No la creerían si les aseguraba que deseaba que su pobre hijo fuera capaz de sentir esa influencia.
Así preparaba sus futuras confidencias. No había que agregar nada ni estropear nada. Ya se despedía de sus huéspedes, sorprendidos por lo que acababa de decirles respecto a sus ideas. Convinieron en que llevaría a Guillaume al día siguiente, después de las cuatro de la tarde. Y de pronto, tomando un tono de gran señora, imitado de su suegra y de su cuñada Arbis agregó:
– ¡Muy agradecida! ¡No sabéis el bien que me habéis hecho! Sí, sí. ¡Vosotros no podéis saberlo!
– Es evidente que tú le gustas -dijo Léone. Desocupó la mesa y, suspirando, tomó una pila de deberes para corregir.
– Ya no la encuentro tan antipática.
– ¡Miren eso! Te trata con deferencia: pero ¿qué quieres que te diga? Desconfíale.
– La creo un poco loca… De cualquier modo, es una exaltada.
– Una loca que sabe lo que quiere. Acuérdate de lo que se cuenta… ¡Su historia con el cura! Ponte en guardia.
Él se levantó, estiró sus grandes brazos y dijo:
– No me gustan las mujeres con barba.
– No estaría tan mal si estuviera mejor arreglada -observó Léone.
– Ahora recuerdo lo que me dijo Lousteau; no es verdaderamente una noble. Es la hija o la sobrina de Meuliére, el ex alcalde de Burdeos… ¿Por qué te ríes?
– Porque pareces defraudado de que ella no sea una noble verdadera…

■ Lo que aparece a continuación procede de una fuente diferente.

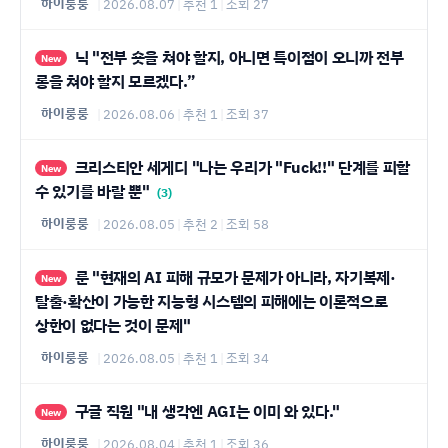
하이룽룽
|
2026.08.07
|
추천 1
|
조회 27
닉 "전부 숏을 쳐야 할지, 아니면 특이점이 오니까 전부
New
롱을 쳐야 할지 모르겠다.”
하이룽룽
|
2026.08.06
|
추천 1
|
조회 37
크리스티안 세게디 "나는 우리가 "Fuck!!" 단계를 피할
New
수 있기를 바랄 뿐"
(3)
하이룽룽
|
2026.08.05
|
추천 2
|
조회 58
룬 "현재의 AI 피해 규모가 문제가 아니라, 자기복제·
New
탈출·확산이 가능한 지능형 시스템의 피해에는 이론적으로
상한이 없다는 것이 문제"
하이룽룽
|
2026.08.05
|
추천 1
|
조회 34
구글 직원 "내 생각엔 AGI는 이미 와 있다."
New
하이룽룽
|
2026.08.04
|
추천 1
|
조회 36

Robert, con aire furioso, los hombros alzados y soplando su pipa, fue hasta el umbral de la puerta y se apoyó en la pared.
Mientras su madre se ocupaba de entregarlo al preceptor rojo, la pequeña liebre, desalojada de su madriguera y sin esperanzas de poder agazaparse en ella, parpadeaba ante la luz enceguecedora de las personas mayores. Durante la ausencia de su madre había estallado una diferencia entre las tres divinidades favorables: papá, Mamie y Fräulein. A decir verdad, abuela y Fräulein tenían frecuentes peleas, siempre sobre temas insignificantes. A veces la austríaca se permitía palabras cuya brutalidad era más evidente por el uso siempre respetuoso de la tercera persona. Pero ese día Guillaume comprendía confusamente que hasta Fräulein deseaba que fuera entregado al preceptor.
– ¿Por qué no podría llegar a ser un señor instruido? ¡Creo que vale tanto como los otros! Y volviéndose hacia Guillaume:
– Ve a divertirte afuera; ve, mi pollito; ve, mi pajarito…
Salió. Luego se deslizó de nuevo en la cocina. ¿Acaso no estaba admitido que nunca escuchaba, y que, por otra parte, no entendía nada?
La baronesa, sin dignarse responder a Fräulein, arengaba a su hijo, sentado en su sillón favorito, delante de la chimenea de la cocina. Allí pasaba las tardes lluviosas de invierno haciendo fósforos de papel o lustrando los fusiles de su padre, de los que nunca había hecho uso.